Connect with us

Scripta

Etika Komunikasi – Pertamax Oplosan Pertamina

Published

on

Oleh: Muh. Yahya Saraka

Manager of Media & Research Publications Katong Indonesia
Dosen Etika Komunikasi dan Komunikasi Politik Universitas PTIQ Jakarta

Sejak Kejaksaan Agung membongkar kasus dugaan korupsi dalam tata kelola minyak mentah dan produk kilang PT Pertamina (Persero), subholding, dan Kontraktor Kontrak Kerja Sama (KKKS) 2018-2023 oleh Pertamina Patra Niaga, anak usaha PT Pertamina, publik pun bereaksi kritis dengan bersuara di media sosial hingga aksi pindah stasiun pengisian BBM ke kompetitor Pertamina. Realitas ini membuat Pertamina bereaksi cepat dengan melakukan serangkaian upaya komunikasi publik untuk mengklarifikasi sekaligus meredam efek domino dari kasus ini demi menjaga nama baik Pertamina, mengendalikan narasi negatif, hingga mengembalikan kepercayaan konsumen.

Di saat bersamaan, upaya komunikasi publik tersebut justru menimbulkan masalah lain semisal pola narasi yang terkesan defensif seperti pernyataan Pelaksana Tugas Harian (Pth) Direktur Utama Pertamina Patra Niaga, Mars Ega Legowo Putra yang mengklaim bahwa tidak ada pengoplosan dan hanya menambah zat aditif pada BBM Pertamax untuk meningkatkan kualitas.

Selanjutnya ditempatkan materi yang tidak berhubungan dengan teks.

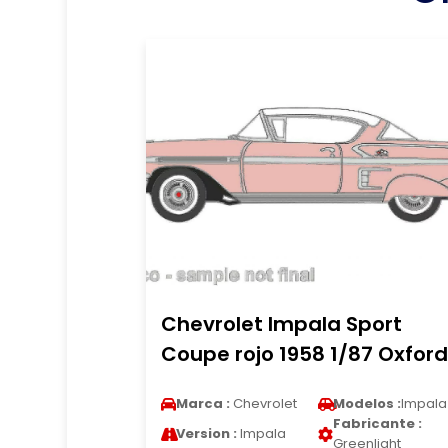
Chevrolet Impala Sport
Coupe rojo 1958 1/87 Oxford
Marca :
Chevrolet
Modelos :
Impala
Fabricante :
Version :
Impala
Greenlight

Masih dalam tensi defensif, Vice President Corporate Communication Pertamina Fadjar Djoko Santoso menyatakan bahwa narasi oplosan itu tidak sesuai dengan apa yang disampaikan kejaksaan. Bahkan dia menegaskan bahwa produk yang sampai ke masyarakat itu sesuai dengan spesifikasi masing-masing. Lebih jauh, Menteri ESDM Bahlil Lahadalia pun turut serta menampik isu pengoplosan BBM Pertamax itu dengan sejumlah pernyataan di media, serta ada upaya meminta sejumlah content creator dan publik figur untuk mengajak konsumen agar tidak berpindah ke kompetitor dan menjelaskan bahwa semua baik-baik saja.

Sejumlah peristiwa ini menimbulkan masalah etik dari perspektif komunikasi seperti adanya upaya Pertamina untuk menghindari kritik publik, cenderung menutupi substansi masalah terkait kasus pengoplosan, dan menghadirkan informasi yang terkesan kontroversial dan politis berkaitan dengan penemuan Kejagung. Padahal, dalam pandangan Sidney Hook, tidak ada sesuatu dan tidak seorang pun yang kebal terhadap kritikan.

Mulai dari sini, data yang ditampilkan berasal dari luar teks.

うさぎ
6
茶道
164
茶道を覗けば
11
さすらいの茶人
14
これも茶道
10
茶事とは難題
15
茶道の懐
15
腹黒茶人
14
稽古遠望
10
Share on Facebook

Sidney Hook menegaskan bahwa dalam kontroversi politik, tidak ada pihak yang kebal dari kritik dan setiap entitas yang terlibat dalam suatu kasus memiliki tanggung jawab intelektual untuk menyampaikan fakta secara transparan. Namun, komunikasi yang dilakukan Pertamina lebih banyak berorientasi pada pembelaan diri daripada keterbukaan informasi.

Lebih lanjut, dalam pandangan Karl R. Wallace, terdapat empat pedoman etika komunikasi dalam demokrasi, yakni, Habit of Search (mencari kebenaran), ditunjukkan dengan komunikasi publik yang harus diarahkan pada pengungkapan fakta yang akurat dan transparan. _Habit of Justice_ (keadilan informasi), di mana masyarakat berhak mendapatkan informasi yang adil dan lembaga penanggung jawab dapat dievaluasi secara independen. Habit of Public Interest (mengedepankan kepentingan publik), proses komunikasi harus mengutamakan kepentingan publik, bukan hanya melindungi citra korporasi. Habit of Respect Differences of Opinion (menghormati perbedaan pendapat), di mana perusahaan harus terbuka terhadap kritik dan diskusi yang konstruktif.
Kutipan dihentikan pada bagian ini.